最初は相手に攻撃されてしまうため気を付けるようにしたい。


そうして、稽古が終わり部室を片付けていると...


ガラッ!


「もうお前ら片付けていたか。」


そう言って顧問の剣崎一真けんざきかずま先生が入ってきた。


「お疲れ様です。」


「お~!曾澤か。用がある.....って、柊は何してるんだ?


 打ちあげられたマグロの真似か?」


「ほっといてください。で、用とは?」


「あ、あぁ。新人戦の団体戦お前をを使おうと思う。」


「本当ですか!?」


それを聞いた途端、とてもうれしくなった。


自分が学校を背負って戦えることが誇りに思った。


部活に入った日からずっと練習を積み重ねてきたので、実った感じがした。


「あれ?けど団体戦ですよね?


 ほかの選手ってどうなっているんですか?」


「あぁ、そうだな。
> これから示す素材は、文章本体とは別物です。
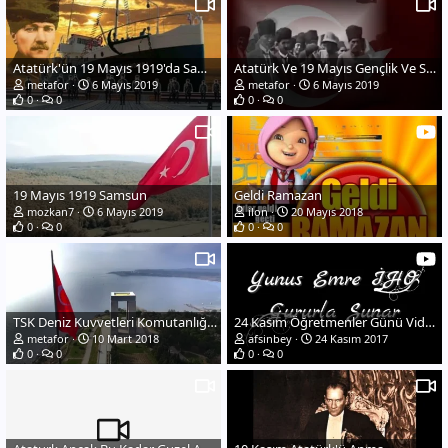
Atatürk'ün 19 Mayıs 1919'da Samsuna Çıkışı
Atatürk Ve 19 Mayıs Gençlik Ve Spor Bayramı
metafor
6 Mayıs 2019
metafor
6 Mayıs 2019
0
0
0
0
19 Mayıs 1919 Samsun
Geldi Ramazan
mozkan7
6 Mayıs 2019
ilon
20 Mayıs 2018
0
0
0
0
TSK Deniz Kuvvetleri Komutanlığı, Çanakkale Türküsü
24 Kasım Öğretmenler Günü Videomuz - YouTube
metafor
10 Mart 2018
afsinbey
24 Kasım 2017
0
0
0
0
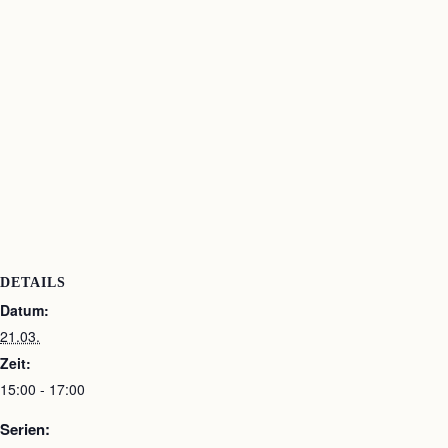
DETAILS
Datum:
21.03.
Zeit:
15:00 - 17:00
Serien:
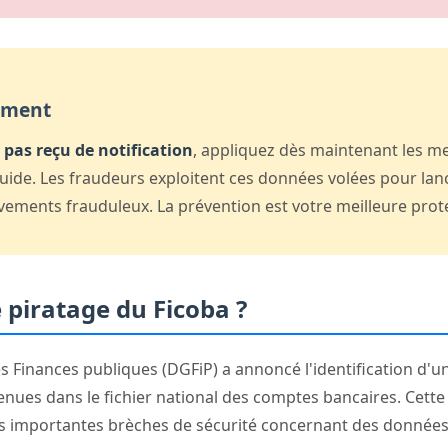
ement
pas reçu de notification
, appliquez dès maintenant les m
uide. Les fraudeurs exploitent ces données volées pour lan
vements frauduleux. La prévention est votre meilleure prot
e piratage du Ficoba ?
s Finances publiques (DGFiP) a annoncé l'identification d'u
nues dans le fichier national des comptes bancaires. Cett
us importantes brèches de sécurité concernant des données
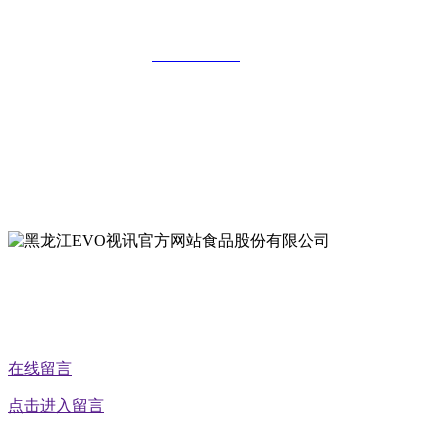
公司
全国统一客服热线：
18903658751
地址：哈尔滨南岗区红旗满族乡科技园区
地址：双城经济技术开发区娃哈哈路6号
地址：黑龙江萝北县宝泉岭二九0公路一号
地址：黑龙江省延寿县工业园区北泰山路5号
公众号二维码
在线留言
点击进入留言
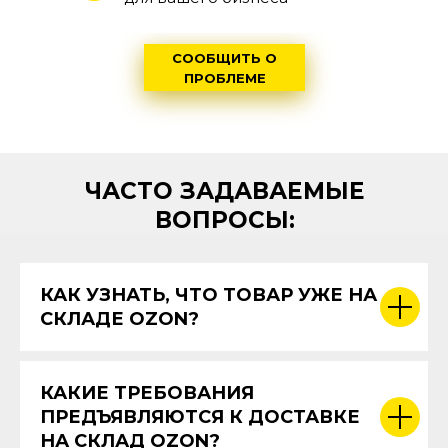
СООБЩИТЬ О
ПРОБЛЕМЕ
Озон сотрудничество по грузоперевозка
ЧАСТО ЗАДАВАЕМЫЕ
Выбирая нас в качестве партнера по грузоперевозкам на склад
Сегодня 95% наших заказов поступает от селлеров, которые раб
ВОПРОСЫ:
КАК УЗНАТЬ, ЧТО ТОВАР УЖЕ НА
СКЛАДЕ OZON?
КАКИЕ ТРЕБОВАНИЯ
ПРЕДЪЯВЛЯЮТСЯ К ДОСТАВКЕ
НА СКЛАД OZON?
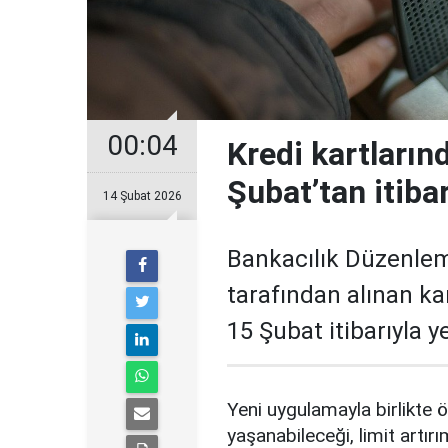
00:04
Kredi kartların
Şubat’tan itiba
14 Şubat 2026
Bankacılık Düzenle
tarafından alınan ka
15 Şubat itibarıyla 
Yeni uygulamayla birlikte ö
yaşanabileceği, limit artırı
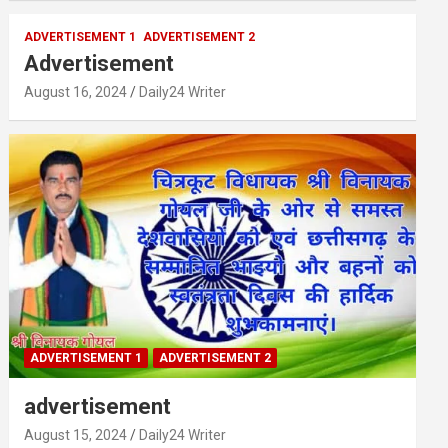
ADVERTISEMENT 1
ADVERTISEMENT 2
Advertisement
August 16, 2024
Daily24 Writer
ADVERTISEMENT 1
ADVERTISEMENT 2
advertisement
August 15, 2024
Daily24 Writer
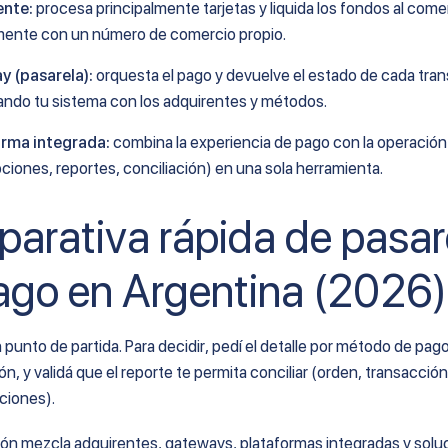
ente:
procesa principalmente tarjetas y liquida los fondos al come
ente con un número de comercio propio.
 (pasarela):
orquesta el pago y devuelve el estado de cada tra
ndo tu sistema con los adquirentes y métodos.
orma integrada:
combina la experiencia de pago con la operación
pciones, reportes, conciliación) en una sola herramienta.
arativa rápida de pasar
ago en Argentina (2026)
n punto de partida. Para decidir, pedí el detalle por método de pago
ón, y validá que el reporte te permita conciliar (orden, transacció
aciones).
ón mezcla adquirentes, gateways, plataformas integradas y solu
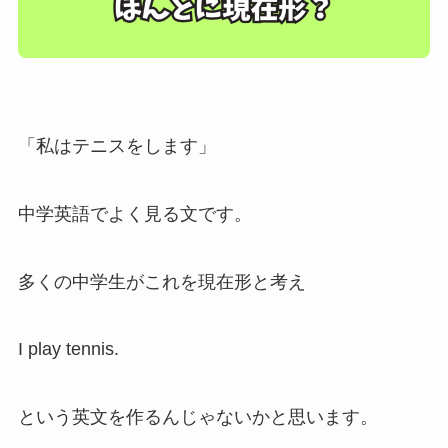
「私はテニスをします」
中学英語でよく見る文です。
多くの中学生がこれを現在形と考え
I play tennis.
という英文を作るんじゃないかと思います。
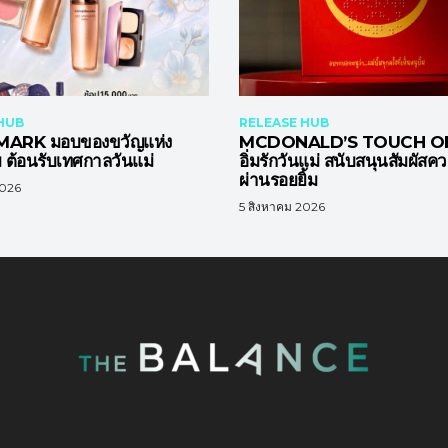
HUB
RELEASE HUB
ARK มอบของขวัญแห่ง
MCDONALD’S TOUCH OF
ต้อนรับเทศกาลวันแม่
อิ่มรักวันแม่ สนับสนุนสัมผัสค
ผ่านรอยยิ้ม
2026
5 สิงหาคม 2026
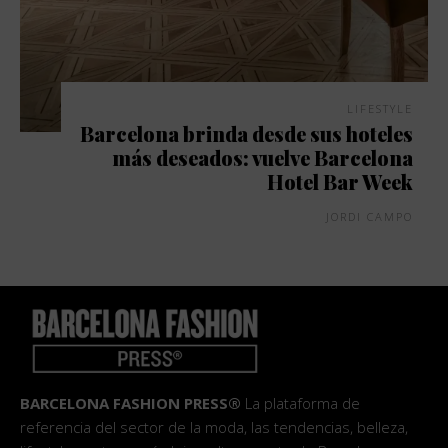
LIFESTYLE
Barcelona brinda desde sus hoteles
más deseados: vuelve Barcelona
Hotel Bar Week
JORDI CAMPO
BARCELONA FASHION PRESS®
La plataforma de
referencia del sector de la moda, las tendencias, belleza,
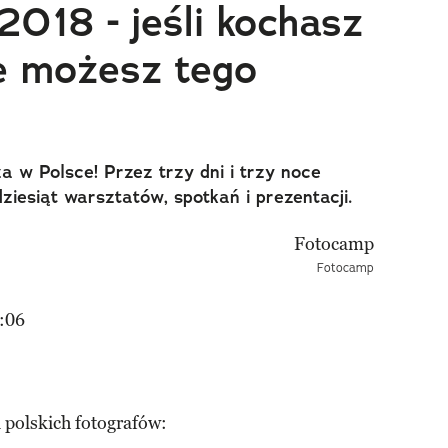
18 - jeśli kochasz
ie możesz tego
a w Polsce! Przez trzy dni i trzy noce
ziesiąt warsztatów, spotkań i prezentacji.
Fotocamp
:06
 polskich fotografów:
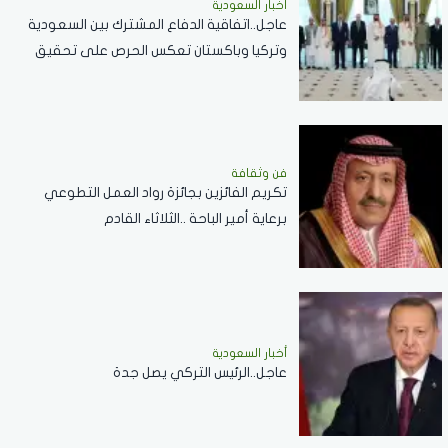
أخبار السعودية
عاجل..اتفاقية الدفاع المشترك بين السعودية
وتركيا وباكستان تعكس الحرص على تحقيق
الاستقرار بالمنطقة
فن وثقافة
تكريم الفائزين بجائزة رواد العمل التطوعي
برعاية أمير الباحة ..الثلاثاء القادم
أخبار السعودية
عاجل..الرئيس التركي يصل جدة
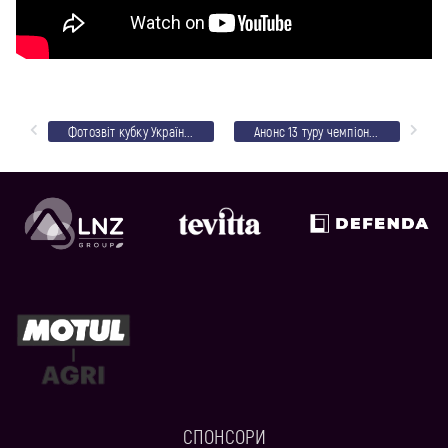
Фотозвіт кубку України проти “Джуніорсу”
Анонс 13 туру чемпіонату області. “ЛНЗ” їде в Чорнобай
СПОНСОРИ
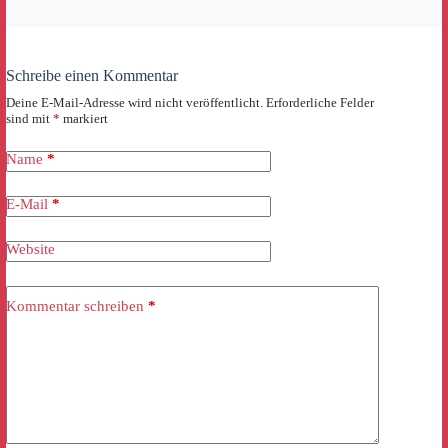
Schreibe einen Kommentar
Deine E-Mail-Adresse wird nicht veröffentlicht.
Erforderliche Felder
sind mit
*
markiert
Name
*
E-Mail
*
Website
Kommentar schreiben
*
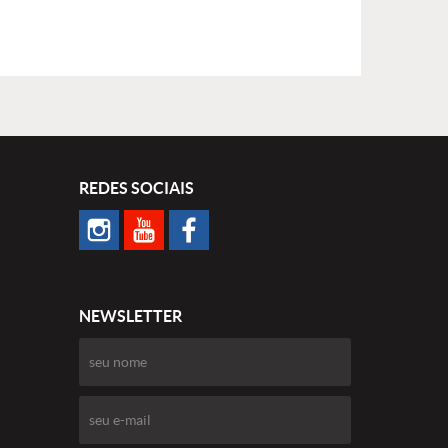
REDES SOCIAIS
NEWSLETTER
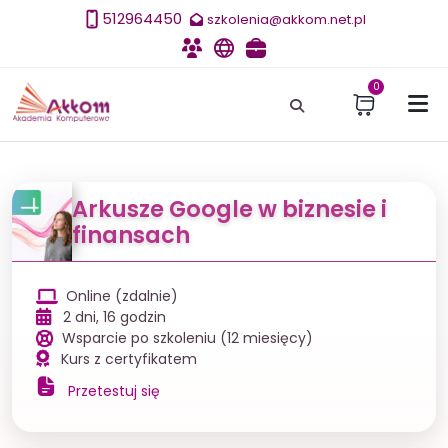
512964450
szkolenia@akkom.net.pl
Szkolenia
E-learning
Szkolenia dla firm
0
Arkusze Google w biznesie i
finansach
Online (zdalnie)
2 dni, 16 godzin
Wsparcie po szkoleniu (12 miesięcy)
Kurs z certyfikatem
Przetestuj się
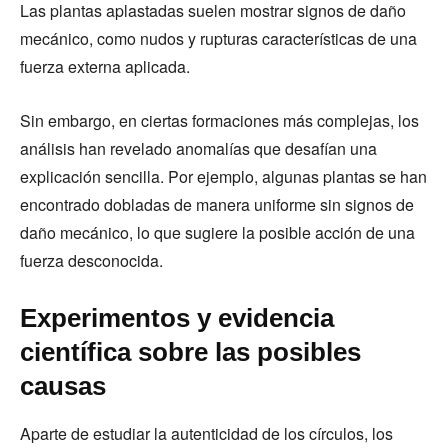
Las plantas aplastadas suelen mostrar signos de daño
mecánico, como nudos y rupturas características de una
fuerza externa aplicada.
Sin embargo, en ciertas formaciones más complejas, los
análisis han revelado anomalías que desafían una
explicación sencilla. Por ejemplo, algunas plantas se han
encontrado dobladas de manera uniforme sin signos de
daño mecánico, lo que sugiere la posible acción de una
fuerza desconocida.
Experimentos y evidencia
científica sobre las posibles
causas
Aparte de estudiar la autenticidad de los círculos, los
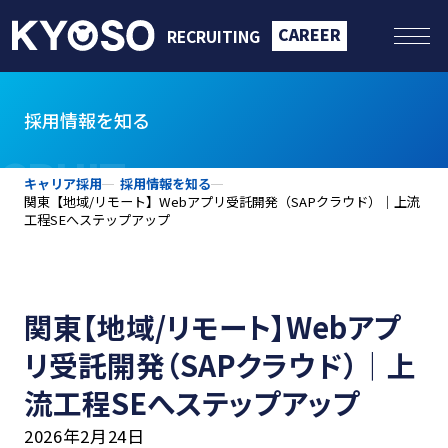
CAREER
RECRUITING
採用情報を知る
CRUIT
キャリア採用
採用情報を知る
関東【地域/リモート】Webアプリ受託開発（SAPクラウド）｜上流
工程SEへステップアップ
関東【地域/リモート】Webアプ
リ受託開発（SAPクラウド）｜上
流工程SEへステップアップ
2026年2月24日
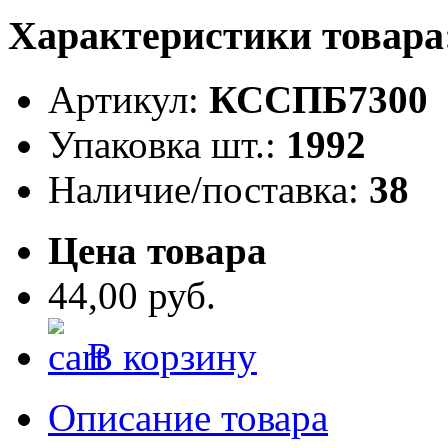
Характеристики товара
Артикул:
КССПБ7300
Упаковка шт.:
1992
Наличие/поставка:
38
Цена товара
44,00 руб.
В корзину
Описание товара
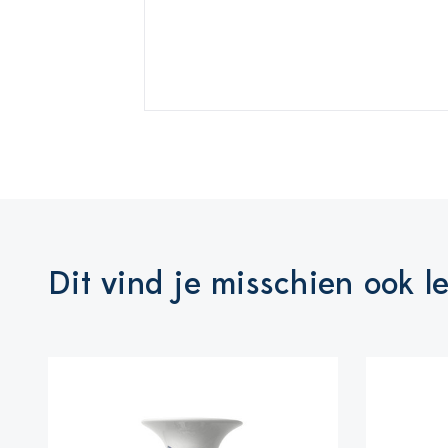
Dit vind je misschien ook l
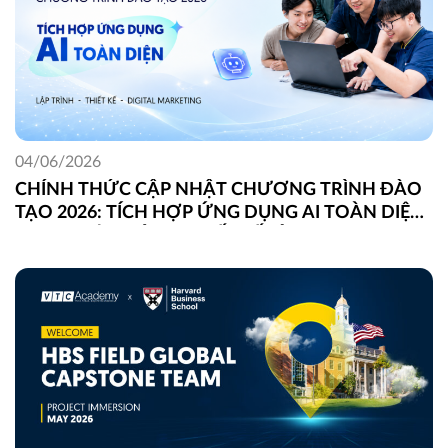
04/06/2026
CHÍNH THỨC CẬP NHẬT CHƯƠNG TRÌNH ĐÀO
TẠO 2026: TÍCH HỢP ỨNG DỤNG AI TOÀN DIỆN
TRONG LẬP TRÌNH, THIẾT KẾ VÀ DIGITAL
MARKETING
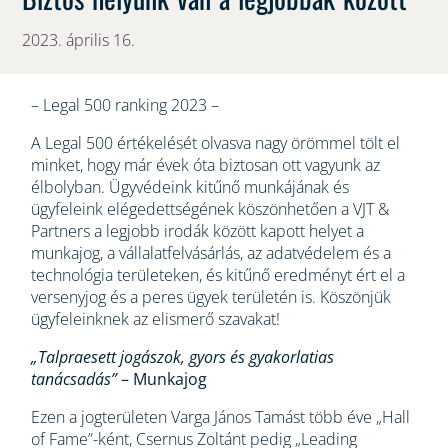
2023. április 16.
– Legal 500 ranking 2023 –
A Legal 500 értékelését olvasva nagy örömmel tölt el
minket, hogy már évek óta biztosan ott vagyunk az
élbolyban. Ügyvédeink kitűnő munkájának és
ügyfeleink elégedettségének köszönhetően a VJT &
Partners a legjobb irodák között kapott helyet a
munkajog, a vállalatfelvásárlás, az adatvédelem és a
technológia területeken, és kitűnő eredményt ért el a
versenyjog és a peres ügyek területén is. Köszönjük
ügyfeleinknek az elismerő szavakat!
„Talpraesett jogászok, gyors és gyakorlatias
tanácsadás”
– Munkajog
Ezen a jogterületen Varga János Tamást több éve „Hall
of Fame”-ként, Csernus Zoltánt pedig „Leading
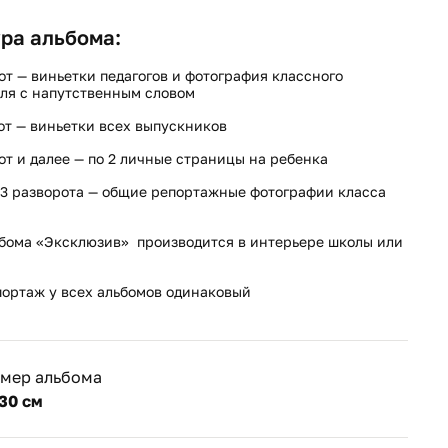
ра альбома:
от — виньетки педагогов и фотография классного
ля с напутственным словом
от — виньетки всех выпускников
от и далее — по 2 личные страницы на ребенка
3 разворота — общие репортажные фотографии класса
бома «Эксклюзив» производится в интерьере школы или
ортаж у всех альбомов одинаковый
змер альбома
30 см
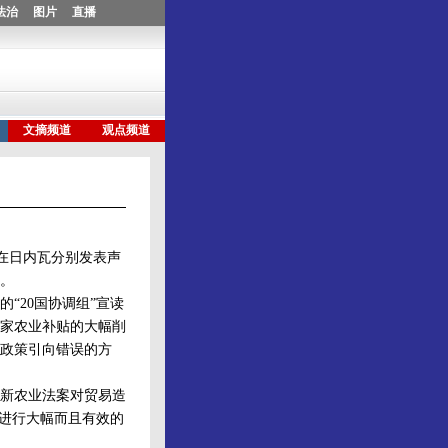
在日内瓦分别发表声
。
20国协调组”宣读
家农业补贴的大幅削
政策引向错误的方
新农业法案对贸易造
贴进行大幅而且有效的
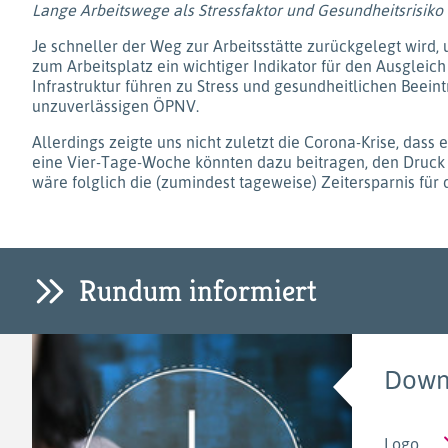
Lange Arbeitswege als Stressfaktor und Gesundheitsrisiko
Je schneller der Weg zur Arbeitsstätte zurückgelegt wird,
zum Arbeitsplatz ein wichtiger Indikator für den Ausglei
Infrastruktur führen zu Stress und gesundheitlichen Beein
unzuverlässigen ÖPNV.
Allerdings zeigte uns nicht zuletzt die Corona-Krise, dass
eine Vier-Tage-Woche könnten dazu beitragen, den Druck a
wäre folglich die (zumindest tageweise) Zeitersparnis für 
Rundum informiert
Down
Logo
話しておくか。


 今回の団体戦形式が男女混合五人制のため、先鋒、次鋒、中堅、副将、大将だ。


 先鋒が遠藤、次鋒が早乙女、中堅が曾澤、副将が柊、大将が峰岸だ。


 先鋒で勝ちつつ、中堅と副将で勝負を決める感じだ。」


団体戦は三勝したら勝ちだから、大将に強い人を置くわけじゃないんだな。


でも....


俺は気になり後ろを向くと、後ろを向くのをわかっていたようにある人物と目が合う。


「稜人、おめでとう!初だね!」


なんで、この人選ばれてるんだろう。


そう思うと、少し団体戦が心配になってきた。


しかし、


「大丈夫だって!」


そう麻友先輩は言うと、僕の肩に手を置き、


「勝っても負けても私が後ろにいるから。


 大丈夫。稜人の初陣は私が支えてやる。」


そう麻友先輩が言ってくれたおかげで、少し気持ちが軽くなった。


「あ、ありがとうございます。」


「ん?何?聞こえないよ~。」


あ、待ってやっぱ前言撤回、めっちゃむかつくかも。


「へへ、冗談だよ稜人。一緒に頑張ろう。」


そう言って先輩はモップ掛けをしにモップを取りに行った。


女子で小さいながら、その背中は大きく偉大に僕の目には映った。


やはり、その点では信頼できる。


.........遅刻がなければ完璧なのに。